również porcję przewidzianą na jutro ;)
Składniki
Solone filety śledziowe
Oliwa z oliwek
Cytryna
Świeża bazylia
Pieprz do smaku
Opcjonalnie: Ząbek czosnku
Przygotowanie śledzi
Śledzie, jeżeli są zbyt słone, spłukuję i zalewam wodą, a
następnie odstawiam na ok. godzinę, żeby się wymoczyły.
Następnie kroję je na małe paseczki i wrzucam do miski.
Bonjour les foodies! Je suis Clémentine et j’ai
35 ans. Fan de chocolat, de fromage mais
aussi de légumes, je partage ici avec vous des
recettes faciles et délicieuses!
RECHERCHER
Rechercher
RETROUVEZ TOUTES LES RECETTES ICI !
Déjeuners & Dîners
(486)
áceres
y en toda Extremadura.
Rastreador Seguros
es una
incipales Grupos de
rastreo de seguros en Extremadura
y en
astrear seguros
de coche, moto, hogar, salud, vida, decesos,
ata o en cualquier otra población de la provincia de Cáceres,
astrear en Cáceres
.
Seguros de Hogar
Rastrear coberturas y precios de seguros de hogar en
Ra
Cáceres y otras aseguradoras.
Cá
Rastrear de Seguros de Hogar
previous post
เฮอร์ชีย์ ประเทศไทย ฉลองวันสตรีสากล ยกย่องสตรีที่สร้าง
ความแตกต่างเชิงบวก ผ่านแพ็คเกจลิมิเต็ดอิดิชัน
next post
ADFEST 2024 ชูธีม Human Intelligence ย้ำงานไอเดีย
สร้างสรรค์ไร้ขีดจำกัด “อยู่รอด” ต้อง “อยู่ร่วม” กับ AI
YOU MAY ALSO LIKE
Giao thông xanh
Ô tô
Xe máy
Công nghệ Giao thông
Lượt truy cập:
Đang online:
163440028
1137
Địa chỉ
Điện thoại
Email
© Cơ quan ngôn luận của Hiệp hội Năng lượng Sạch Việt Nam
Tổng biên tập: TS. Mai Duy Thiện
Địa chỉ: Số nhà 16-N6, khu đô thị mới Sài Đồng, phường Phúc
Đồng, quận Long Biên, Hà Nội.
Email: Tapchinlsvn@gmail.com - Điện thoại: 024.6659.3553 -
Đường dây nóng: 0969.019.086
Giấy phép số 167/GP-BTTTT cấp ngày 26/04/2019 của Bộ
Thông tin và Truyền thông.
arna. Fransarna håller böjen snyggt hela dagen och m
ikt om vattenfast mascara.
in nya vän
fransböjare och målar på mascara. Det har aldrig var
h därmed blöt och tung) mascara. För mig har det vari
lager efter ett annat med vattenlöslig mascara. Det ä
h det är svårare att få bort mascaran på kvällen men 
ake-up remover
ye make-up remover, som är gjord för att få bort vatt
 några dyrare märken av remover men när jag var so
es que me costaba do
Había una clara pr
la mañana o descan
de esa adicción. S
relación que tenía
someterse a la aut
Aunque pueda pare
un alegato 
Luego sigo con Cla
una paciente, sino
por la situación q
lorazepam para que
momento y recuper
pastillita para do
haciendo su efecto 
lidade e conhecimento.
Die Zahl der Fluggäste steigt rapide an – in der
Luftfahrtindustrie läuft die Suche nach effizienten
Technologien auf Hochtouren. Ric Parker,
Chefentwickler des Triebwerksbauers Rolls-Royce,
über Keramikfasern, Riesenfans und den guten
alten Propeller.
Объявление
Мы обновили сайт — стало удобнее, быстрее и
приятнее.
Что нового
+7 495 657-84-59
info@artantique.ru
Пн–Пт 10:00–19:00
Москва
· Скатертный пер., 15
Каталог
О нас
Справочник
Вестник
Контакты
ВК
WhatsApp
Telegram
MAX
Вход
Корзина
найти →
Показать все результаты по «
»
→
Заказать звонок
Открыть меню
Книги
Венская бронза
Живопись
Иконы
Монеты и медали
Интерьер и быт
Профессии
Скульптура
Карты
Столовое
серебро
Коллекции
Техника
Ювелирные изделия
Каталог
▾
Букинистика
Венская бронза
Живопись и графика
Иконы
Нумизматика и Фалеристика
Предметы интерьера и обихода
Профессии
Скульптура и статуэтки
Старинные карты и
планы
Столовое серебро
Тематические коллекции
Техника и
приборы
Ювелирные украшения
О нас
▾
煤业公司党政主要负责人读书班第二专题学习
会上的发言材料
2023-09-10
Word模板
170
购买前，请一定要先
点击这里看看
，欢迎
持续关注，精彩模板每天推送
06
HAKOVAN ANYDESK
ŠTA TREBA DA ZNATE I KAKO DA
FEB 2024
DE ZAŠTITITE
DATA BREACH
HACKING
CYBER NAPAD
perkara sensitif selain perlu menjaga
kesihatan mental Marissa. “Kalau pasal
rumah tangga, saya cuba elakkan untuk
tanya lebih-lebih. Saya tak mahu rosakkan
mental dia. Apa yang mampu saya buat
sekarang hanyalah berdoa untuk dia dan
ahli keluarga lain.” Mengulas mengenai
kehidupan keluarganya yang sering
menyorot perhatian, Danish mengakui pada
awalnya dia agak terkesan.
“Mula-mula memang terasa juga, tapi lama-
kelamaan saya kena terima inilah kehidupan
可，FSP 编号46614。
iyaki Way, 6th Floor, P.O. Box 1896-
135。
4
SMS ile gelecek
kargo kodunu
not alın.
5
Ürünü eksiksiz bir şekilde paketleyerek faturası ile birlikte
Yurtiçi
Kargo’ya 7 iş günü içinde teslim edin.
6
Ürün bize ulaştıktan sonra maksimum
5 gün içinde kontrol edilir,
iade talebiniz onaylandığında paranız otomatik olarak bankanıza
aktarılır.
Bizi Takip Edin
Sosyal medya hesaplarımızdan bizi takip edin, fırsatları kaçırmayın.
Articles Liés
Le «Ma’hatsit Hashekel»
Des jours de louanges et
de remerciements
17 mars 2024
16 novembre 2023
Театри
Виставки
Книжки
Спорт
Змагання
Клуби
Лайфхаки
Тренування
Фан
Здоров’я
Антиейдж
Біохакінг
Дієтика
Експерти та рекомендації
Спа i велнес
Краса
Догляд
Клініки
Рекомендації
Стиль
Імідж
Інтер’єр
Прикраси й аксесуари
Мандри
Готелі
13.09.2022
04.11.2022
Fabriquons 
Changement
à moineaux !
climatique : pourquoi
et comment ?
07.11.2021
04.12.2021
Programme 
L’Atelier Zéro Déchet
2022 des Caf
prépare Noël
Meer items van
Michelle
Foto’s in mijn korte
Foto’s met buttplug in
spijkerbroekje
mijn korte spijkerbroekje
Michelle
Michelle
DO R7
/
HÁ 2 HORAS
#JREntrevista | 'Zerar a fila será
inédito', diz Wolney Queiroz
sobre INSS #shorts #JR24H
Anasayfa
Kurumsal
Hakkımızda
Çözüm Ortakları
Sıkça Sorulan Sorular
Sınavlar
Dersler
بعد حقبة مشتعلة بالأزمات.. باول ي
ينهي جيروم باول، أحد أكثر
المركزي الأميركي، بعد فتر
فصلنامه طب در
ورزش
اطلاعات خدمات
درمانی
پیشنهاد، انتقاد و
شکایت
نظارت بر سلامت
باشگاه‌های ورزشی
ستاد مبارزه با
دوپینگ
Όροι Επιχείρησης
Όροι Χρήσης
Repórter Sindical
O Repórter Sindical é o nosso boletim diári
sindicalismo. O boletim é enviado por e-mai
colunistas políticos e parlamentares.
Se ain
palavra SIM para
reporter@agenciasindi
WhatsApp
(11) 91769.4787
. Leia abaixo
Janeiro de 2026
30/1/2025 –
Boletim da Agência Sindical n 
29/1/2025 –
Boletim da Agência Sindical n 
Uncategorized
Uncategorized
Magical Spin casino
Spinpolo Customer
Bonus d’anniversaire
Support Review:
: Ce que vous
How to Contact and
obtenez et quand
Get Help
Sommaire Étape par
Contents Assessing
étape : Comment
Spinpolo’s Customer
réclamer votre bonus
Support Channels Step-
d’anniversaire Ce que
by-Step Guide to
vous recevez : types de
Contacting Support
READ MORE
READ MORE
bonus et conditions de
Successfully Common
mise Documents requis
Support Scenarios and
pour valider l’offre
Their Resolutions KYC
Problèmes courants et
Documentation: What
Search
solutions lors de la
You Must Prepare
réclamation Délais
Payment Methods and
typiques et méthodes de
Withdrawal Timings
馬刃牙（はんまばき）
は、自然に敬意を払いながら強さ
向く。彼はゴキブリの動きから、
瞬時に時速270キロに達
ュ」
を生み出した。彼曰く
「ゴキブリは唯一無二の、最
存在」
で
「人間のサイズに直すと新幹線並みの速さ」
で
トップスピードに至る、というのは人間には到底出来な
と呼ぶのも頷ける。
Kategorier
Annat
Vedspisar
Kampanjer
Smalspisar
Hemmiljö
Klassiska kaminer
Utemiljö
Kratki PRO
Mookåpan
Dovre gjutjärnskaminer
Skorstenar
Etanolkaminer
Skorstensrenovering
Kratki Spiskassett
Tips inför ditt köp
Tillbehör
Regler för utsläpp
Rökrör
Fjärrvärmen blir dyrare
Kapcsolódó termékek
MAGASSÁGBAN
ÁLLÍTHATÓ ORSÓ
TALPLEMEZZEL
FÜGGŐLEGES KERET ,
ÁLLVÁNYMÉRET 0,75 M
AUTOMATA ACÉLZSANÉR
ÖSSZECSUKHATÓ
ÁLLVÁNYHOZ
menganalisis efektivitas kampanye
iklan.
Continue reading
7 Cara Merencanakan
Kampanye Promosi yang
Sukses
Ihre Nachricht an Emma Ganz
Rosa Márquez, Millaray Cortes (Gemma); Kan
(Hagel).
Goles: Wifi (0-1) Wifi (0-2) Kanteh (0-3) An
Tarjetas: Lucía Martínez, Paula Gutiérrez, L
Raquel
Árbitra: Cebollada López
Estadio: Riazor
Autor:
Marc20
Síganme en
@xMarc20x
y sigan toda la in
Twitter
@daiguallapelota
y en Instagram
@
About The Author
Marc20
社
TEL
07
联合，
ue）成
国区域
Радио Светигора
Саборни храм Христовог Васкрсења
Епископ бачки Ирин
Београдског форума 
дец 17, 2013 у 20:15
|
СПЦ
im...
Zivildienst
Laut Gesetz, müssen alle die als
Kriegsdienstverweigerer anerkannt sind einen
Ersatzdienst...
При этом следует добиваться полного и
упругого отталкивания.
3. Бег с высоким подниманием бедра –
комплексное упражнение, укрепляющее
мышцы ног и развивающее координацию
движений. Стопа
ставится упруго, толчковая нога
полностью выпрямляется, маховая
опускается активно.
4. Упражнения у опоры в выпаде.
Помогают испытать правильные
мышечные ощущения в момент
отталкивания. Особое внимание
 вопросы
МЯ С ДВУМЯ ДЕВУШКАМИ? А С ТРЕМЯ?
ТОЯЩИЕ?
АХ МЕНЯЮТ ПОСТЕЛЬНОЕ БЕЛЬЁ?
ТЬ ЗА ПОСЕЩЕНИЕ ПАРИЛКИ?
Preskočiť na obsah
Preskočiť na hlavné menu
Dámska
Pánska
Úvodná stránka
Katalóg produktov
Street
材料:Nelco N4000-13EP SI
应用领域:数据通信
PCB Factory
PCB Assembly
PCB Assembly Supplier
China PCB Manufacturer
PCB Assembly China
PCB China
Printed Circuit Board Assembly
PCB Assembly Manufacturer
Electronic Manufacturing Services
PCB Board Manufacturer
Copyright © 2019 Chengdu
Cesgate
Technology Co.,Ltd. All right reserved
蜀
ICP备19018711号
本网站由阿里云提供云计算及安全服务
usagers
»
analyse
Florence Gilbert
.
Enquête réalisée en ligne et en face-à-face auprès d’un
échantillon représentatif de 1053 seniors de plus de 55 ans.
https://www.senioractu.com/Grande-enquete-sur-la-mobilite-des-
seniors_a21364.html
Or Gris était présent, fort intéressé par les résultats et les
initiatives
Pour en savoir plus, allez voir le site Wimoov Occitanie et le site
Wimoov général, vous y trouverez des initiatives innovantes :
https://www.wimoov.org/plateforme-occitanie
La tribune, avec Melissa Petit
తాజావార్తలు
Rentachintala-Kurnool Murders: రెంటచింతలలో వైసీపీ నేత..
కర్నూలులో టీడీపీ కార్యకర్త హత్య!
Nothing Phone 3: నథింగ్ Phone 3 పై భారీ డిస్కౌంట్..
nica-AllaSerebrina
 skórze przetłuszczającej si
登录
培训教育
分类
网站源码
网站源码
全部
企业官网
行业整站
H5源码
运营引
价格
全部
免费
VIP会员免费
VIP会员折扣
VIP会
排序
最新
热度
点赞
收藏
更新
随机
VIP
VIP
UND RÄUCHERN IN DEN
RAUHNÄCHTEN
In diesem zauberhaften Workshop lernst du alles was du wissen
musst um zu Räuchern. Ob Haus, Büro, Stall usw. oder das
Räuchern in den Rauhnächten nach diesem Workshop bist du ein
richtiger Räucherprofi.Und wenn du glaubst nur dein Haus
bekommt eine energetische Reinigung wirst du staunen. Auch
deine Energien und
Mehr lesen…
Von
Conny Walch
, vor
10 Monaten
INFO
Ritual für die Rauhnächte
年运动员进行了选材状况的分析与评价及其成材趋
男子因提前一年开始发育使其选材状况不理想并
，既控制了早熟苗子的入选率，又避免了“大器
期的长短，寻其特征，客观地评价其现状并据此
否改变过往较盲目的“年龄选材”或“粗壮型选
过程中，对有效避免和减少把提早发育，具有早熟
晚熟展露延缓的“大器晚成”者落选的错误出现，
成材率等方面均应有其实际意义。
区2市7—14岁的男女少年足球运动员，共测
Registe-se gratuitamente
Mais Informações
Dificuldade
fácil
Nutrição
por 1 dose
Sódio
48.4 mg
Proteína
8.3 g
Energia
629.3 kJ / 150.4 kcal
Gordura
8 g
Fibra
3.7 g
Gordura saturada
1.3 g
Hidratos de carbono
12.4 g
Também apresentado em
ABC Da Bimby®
● ● ● ● ●
→ DESCRIPTION OF THE TASK
For this task, copy every line of the material in which "avec" appears.

→ YOUR RESPONSE
aussi de légumes, je partage ici avec vous des
La tribune, avec Melissa Petit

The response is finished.